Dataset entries
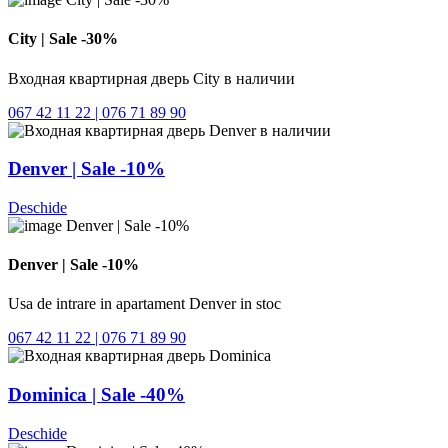
City | Sale -30%
Входная квартирная дверь City в наличии
067 42 11 22 | 076 71 89 90
Denver | Sale -10%
Deschide
Denver | Sale -10%
Usa de intrare in apartament Denver in stoc
067 42 11 22 | 076 71 89 90
Dominica | Sale -40%
Deschide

Problem requirements: Every line above should be duplicated exactly; the pictures are to be left out.

Reply to the task:
City | Sale -30%
Входная квартирная дверь City в наличии
067 42 11 22 | 076 71 89 90
Denver | Sale -10%
Deschide
Denver | Sale -10%
Usa de intrare in apartament Denver in stoc
067 42 11 22 | 076 71 89 90
Dominica | Sale -40%
Deschide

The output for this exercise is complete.